Iowa just cut taxes yet again, will Minnesota legislators follow suit?
Up until January 2021, Iowa’s corporate tax rate was significantly higher than that of Minnesota –– 12 percent compared to 9.8 percent. However, in 2018, Iowa passed a law that significantly reduced its corporate tax rate, bringing it down to 9.8 percent — the same rate as Minnesota. In the same year, Iowa also passed a bill that would cut its top individual income tax rate — which was already lower than that of Minnesota — from 8.53 percent to 6.5 percent beginning in 2023.
It turns out, this was just the beginning of Iowa’s tax reform. Iowa’s governor signed a new law that will gradually lower the top income rate until Iowa has a flat income tax rate of 3.9 percent starting in 2026.
Gov. Kim Reynolds signed a major realignment of Iowa’s tax system into law Tuesday, achieving one of her top legislative priorities in time for a national speech introducing herself to a conservative audience.
Over the next few years, the law will lower Iowa’s top income tax rate until all Iowans pay a 3.9% flat tax starting in 2026. Along the way, the measure will eliminate the state’s progressive income tax system, in which wealthier Iowans pay higher rates than lower-income Iowans, and place Iowa among 10 other states with some form of flat income tax.
It’s the third major tax cut Reynolds, a Republican, has signed into law as governor, following previous reductions in 2018 and 2021.
“Even after significant tax cuts and historic investments last year we were still over-collecting on Iowans,” she said. “There’s never been a better time in Iowa for bold, sustainable tax reform. And that’s exactly what today’s bill represents.”
Relatively speaking, while taxes for Iowa and Minnesota were comparable before this reform, low-earning Minnesotans paid higher effective rates compared to low-earning Iowans. Using 2021 income tax brackets, for example, effective income tax rates for individual tax filers making $30,000 and $50,000 were higher in Minnesota than in Iowa. Although for higher incomes, the tax rates were similar.
A 3.9 percent flat income tax rate means that both high and low-income Iowans will face significantly lower tax burdens compared to Minnesotans.
Effective tax rates for a single filer by the level of income
Furthermore, assuming no changes with other states, Iowa’s adoption of a flat tax rate of 3.9 percent means that the next highest top income rate after Minnesota will be Wisconsin’s 7.65 percent. Wisconsin’s top rate is, however, nearly 30 percent lower than Minnesota’s top rate. This means that without tax reform, Minnesota will be its own island of high taxes.
In order for Minnesota to compete, legislators should cut taxes
As American Experiment noted in its 2020 Economy report, Minnesota lags other states in important economic measures like GDP growth, business formation, and job creation. One of the two main reasons for this is our punitive tax system.

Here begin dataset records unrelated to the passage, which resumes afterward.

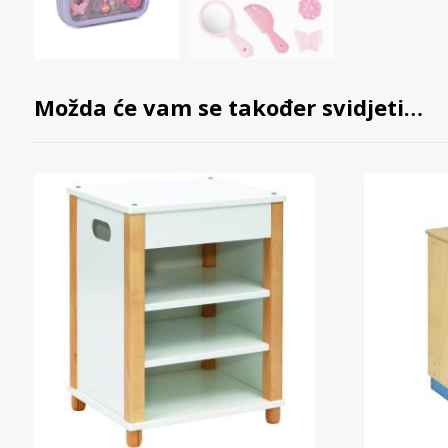
Možda će vam se također svidjeti…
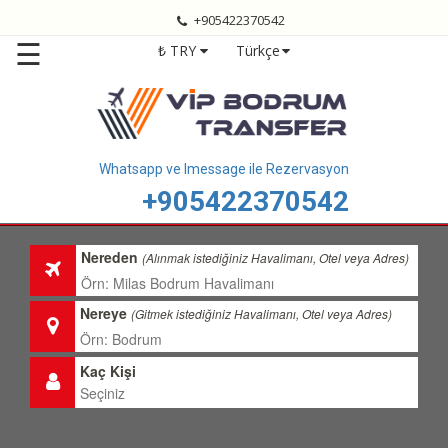
+905422370542
Anasayfa
☰
₺ TRY
Türkçe
Bodrum
Transfer
Bodrum
Havalimanı
Transfer
Whatsapp ve Imessage ile Rezervasyon
+905422370542
Bodrum
Transfer
Fiyatları
Nereden
(Alınmak istediğiniz Havalimanı, Otel veya Adres)
Transfer
Bölgelerimiz
Nereye
(Gitmek istediğiniz Havalimanı, Otel veya Adres)
Hizmetlerimiz
Kaç Kişi
Hakkımızda
İletişim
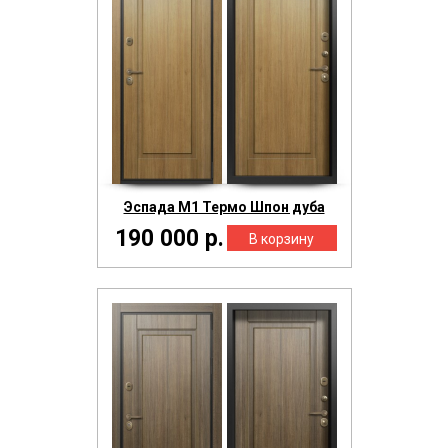
Эспада М1 Термо Шпон дуба
190 000 р.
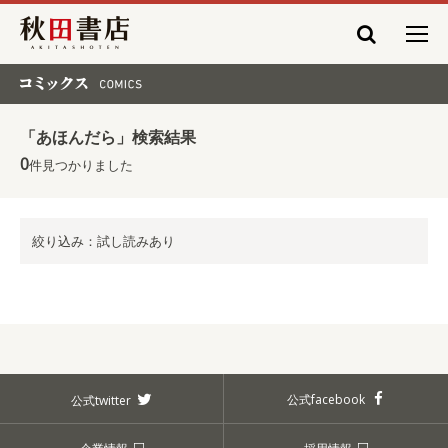
秋田書店
コミックス COMICS
「あほんだら」検索結果
0
件見つかりました
絞り込み：試し読みあり
公式facebook
公式twitter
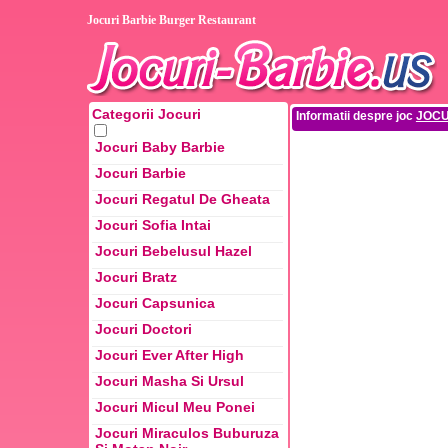
Jocuri Barbie Burger Restaurant
Categorii Jocuri
Informatii despre joc
JOCU
Jocuri Baby Barbie
Jocuri Barbie
Jocuri Regatul De Gheata
Jocuri Sofia Intai
Jocuri Bebelusul Hazel
Jocuri Bratz
Jocuri Capsunica
Jocuri Doctori
Jocuri Ever After High
Jocuri Masha Si Ursul
Jocuri Micul Meu Ponei
Jocuri Miraculos Buburuza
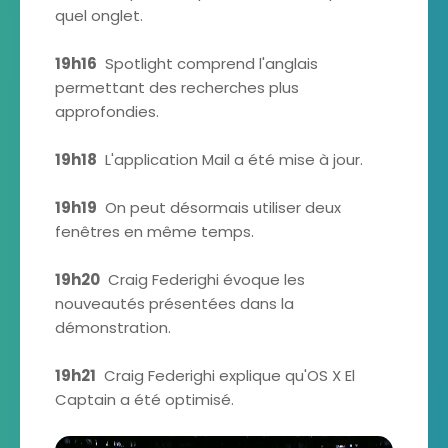
quel onglet.
19h16
Spotlight comprend l'anglais
permettant des recherches plus
approfondies.
19h18
L'application Mail a été mise à jour.
19h19
On peut désormais utiliser deux
fenêtres en même temps.
19h20
Craig Federighi évoque les
nouveautés présentées dans la
démonstration.
19h21
Craig Federighi explique qu'OS X El
Captain a été optimisé.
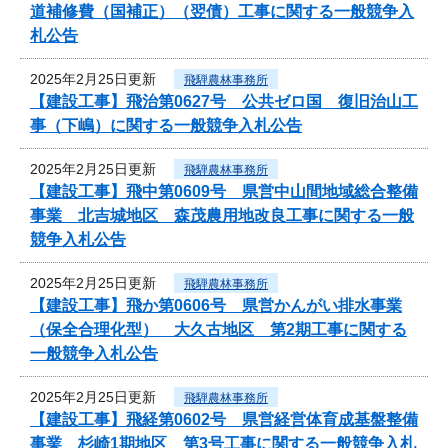
道補修費（国補正）（翌債）工事に関する一般競争入
札公告
2025年2月25日更新
飛騨農林事務所
【建設工事】飛治第0627号 公共ゼロ国 復旧治山工
事（下嶋）に関する一般競争入札公告
2025年2月25日更新
飛騨農林事務所
【建設工事】飛中第0609号 県営中山間地域総合整備
事業 北吉城地区 森茂農用地改良工事に関する一般
競争入札公告
2025年2月25日更新
飛騨農林事務所
【建設工事】飛か第0606号 県営かんがい排水事業
（保全合理化型） 大久古地区 第2期工事に関する
一般競争入札公告
2025年2月25日更新
飛騨農林事務所
【建設工事】飛経第0602号 県営経営体育成基盤整備
事業 杉崎1期地区 第3号工事に関する一般競争入札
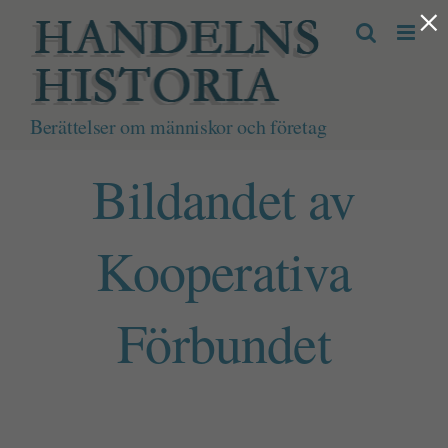
×
Fortsätt
till
innehållet
Berättelser om människor och företag
Bildandet av
Kooperativa
Förbundet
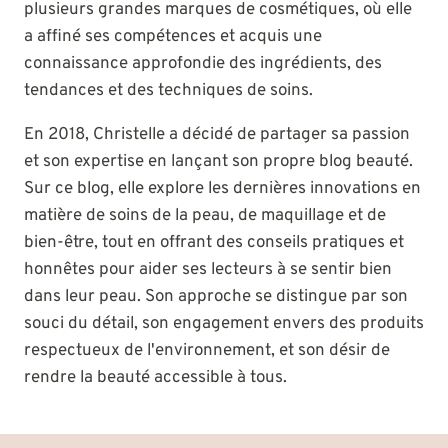
plusieurs grandes marques de cosmétiques, où elle
a affiné ses compétences et acquis une
connaissance approfondie des ingrédients, des
tendances et des techniques de soins.
En 2018, Christelle a décidé de partager sa passion
et son expertise en lançant son propre blog beauté.
Sur ce blog, elle explore les dernières innovations en
matière de soins de la peau, de maquillage et de
bien-être, tout en offrant des conseils pratiques et
honnêtes pour aider ses lecteurs à se sentir bien
dans leur peau. Son approche se distingue par son
souci du détail, son engagement envers des produits
respectueux de l'environnement, et son désir de
rendre la beauté accessible à tous.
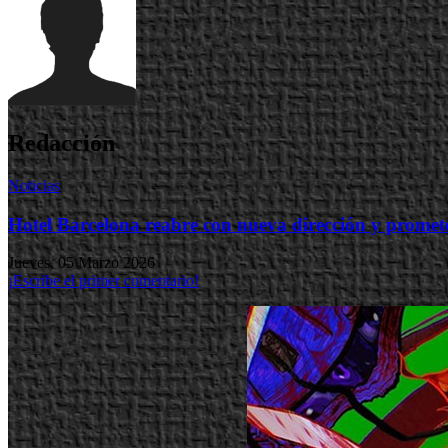
Redacción
Noticias
Hotel Barcelona reabre con nueva dirección y promet
Jueves, 05 Marzo 2026
¡Escribe el primer comentario!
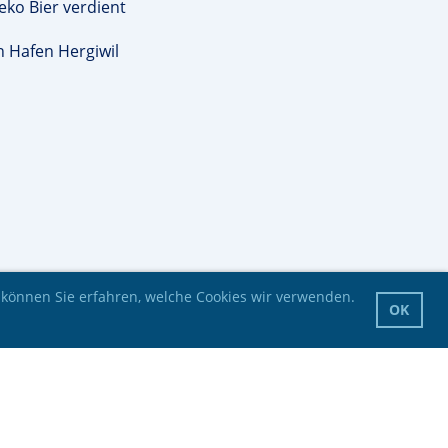
eko Bier verdient
n Hafen Hergiwil
 können Sie erfahren, welche Cookies wir verwenden.
OK
Impressum
Datenschutz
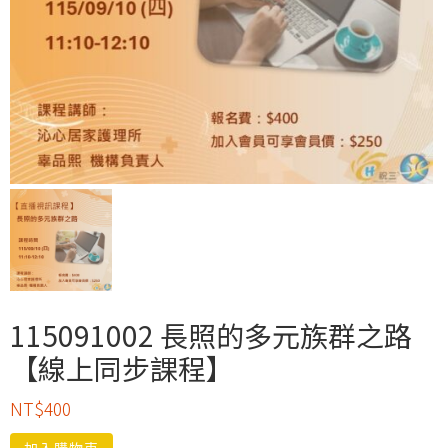
115091002 長照的多元族群之路
【線上同步課程】
NT$
400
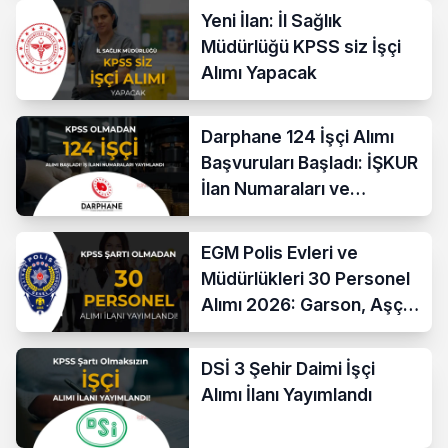
Yeni İlan: İl Sağlık
Müdürlüğü KPSS siz İşçi
Alımı Yapacak
Darphane 124 İşçi Alımı
Başvuruları Başladı: İŞKUR
İlan Numaraları ve
Başvuru Ekranı
EGM Polis Evleri ve
Müdürlükleri 30 Personel
Alımı 2026: Garson, Aşçı,
Temizlik ve Teknik
Kadrolar
DSİ 3 Şehir Daimi İşçi
Alımı İlanı Yayımlandı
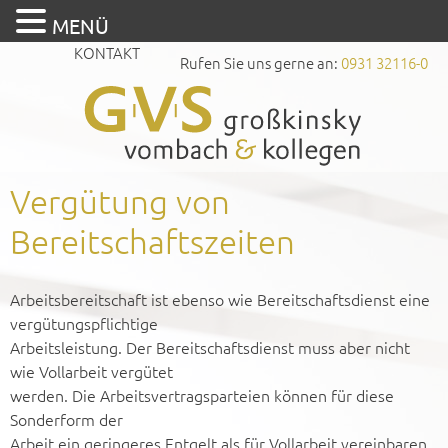
MENÜ
KONTAKT
Rufen Sie uns gerne an:
0931 32116-0
Vergütung von
Bereitschaftszeiten
Arbeitsbereitschaft ist ebenso wie Bereitschaftsdienst eine
vergütungspflichtige
Arbeitsleistung. Der Bereitschaftsdienst muss aber nicht
wie Vollarbeit vergütet
werden. Die Arbeitsvertragsparteien können für diese
Sonderform der
Arbeit ein geringeres Entgelt als für Vollarbeit vereinbaren.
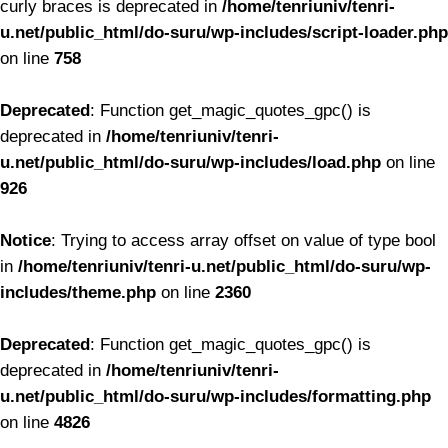
curly braces is deprecated in
/home/tenriuniv/tenri-
u.net/public_html/do-suru/wp-includes/script-loader.php
on line
758
Deprecated
: Function get_magic_quotes_gpc() is
deprecated in
/home/tenriuniv/tenri-
u.net/public_html/do-suru/wp-includes/load.php
on line
926
Notice
: Trying to access array offset on value of type bool
in
/home/tenriuniv/tenri-u.net/public_html/do-suru/wp-
includes/theme.php
on line
2360
Deprecated
: Function get_magic_quotes_gpc() is
deprecated in
/home/tenriuniv/tenri-
u.net/public_html/do-suru/wp-includes/formatting.php
on line
4826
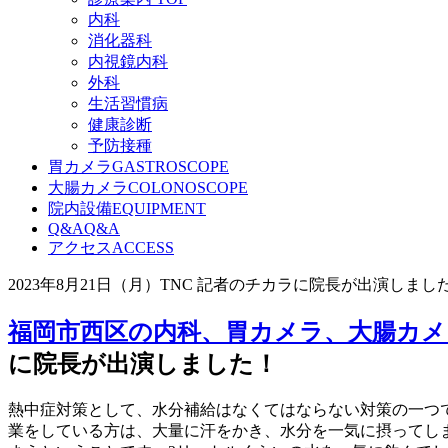
内科
消化器科
内視鏡内科
外科
生活習慣病
健康診断
予防接種
胃カメラ
GASTROSCOPE
大腸カメラ
COLONOSCOPE
院内設備
EQUIPMENT
Q&A
Q&A
アクセス
ACCESS
2023年8月21日（月）TNC 記者のチカラに院長が出演しまし
福岡市西区の内科、胃カメラ、大腸カメ
に院長が出演しました！
熱中症対策として、水分補給はなくてはならない対策の一つ
業をしている方は、大量に汗をかき、水分を一気に摂ってし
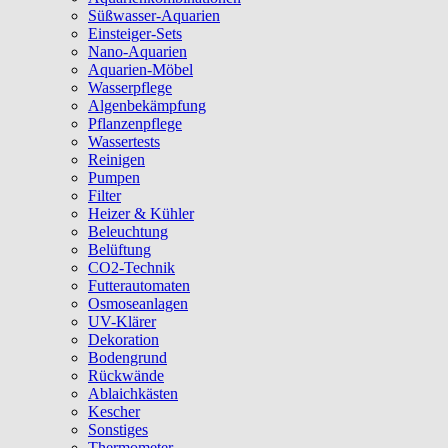
Süßwasser-Aquarien
Einsteiger-Sets
Nano-Aquarien
Aquarien-Möbel
Wasserpflege
Algenbekämpfung
Pflanzenpflege
Wassertests
Reinigen
Pumpen
Filter
Heizer & Kühler
Beleuchtung
Belüftung
CO2-Technik
Futterautomaten
Osmoseanlagen
UV-Klärer
Dekoration
Bodengrund
Rückwände
Ablaichkästen
Kescher
Sonstiges
Thermometer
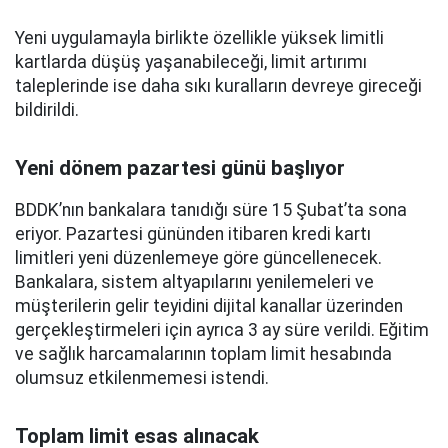
Yeni uygulamayla birlikte özellikle yüksek limitli
kartlarda düşüş yaşanabileceği, limit artırımı
taleplerinde ise daha sıkı kuralların devreye gireceği
bildirildi.
Yeni dönem pazartesi günü başlıyor
BDDK’nın bankalara tanıdığı süre 15 Şubat’ta sona
eriyor. Pazartesi gününden itibaren kredi kartı
limitleri yeni düzenlemeye göre güncellenecek.
Bankalara, sistem altyapılarını yenilemeleri ve
müşterilerin gelir teyidini dijital kanallar üzerinden
gerçekleştirmeleri için ayrıca 3 ay süre verildi. Eğitim
ve sağlık harcamalarının toplam limit hesabında
olumsuz etkilenmemesi istendi.
Toplam limit esas alınacak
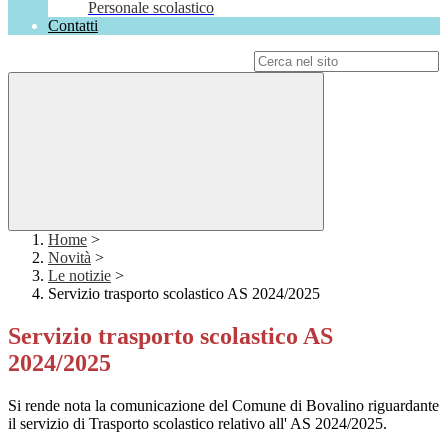
Personale scolastico
Contatti
Campo di ricerca per le pagine del sito
Home
>
Novità
>
Le notizie
>
Servizio trasporto scolastico AS 2024/2025
Servizio trasporto scolastico AS
2024/2025
Si rende nota la comunicazione del Comune di Bovalino riguardante
il servizio di Trasporto scolastico relativo all' AS 2024/2025.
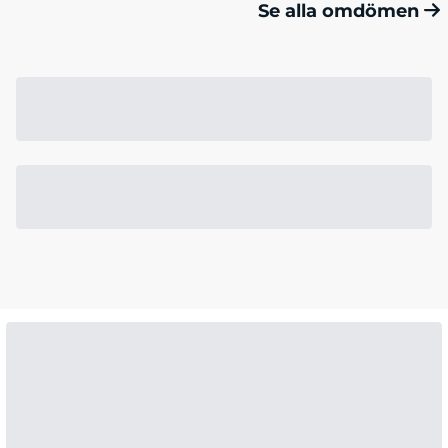
Se alla omdömen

Minnesota needs to compete not only with other states, but other countries for labor and capital. Our high taxes make it difficult for our state to attract investment and high-skilled labor into the economy.
And given that numerous other states besides Iowa have undertaken measures to cut taxes during the pandemic, Minnesota’s tax system will be emerging out of the pandemic even more burdensome than before. That is when compared to most states.
Legislators should take the historic budget surplus as an opportunity to reduce taxes so that Minnesota can catch up with other states. Otherwise, this trend with our economy’s lackluster performance will potentially only get worse.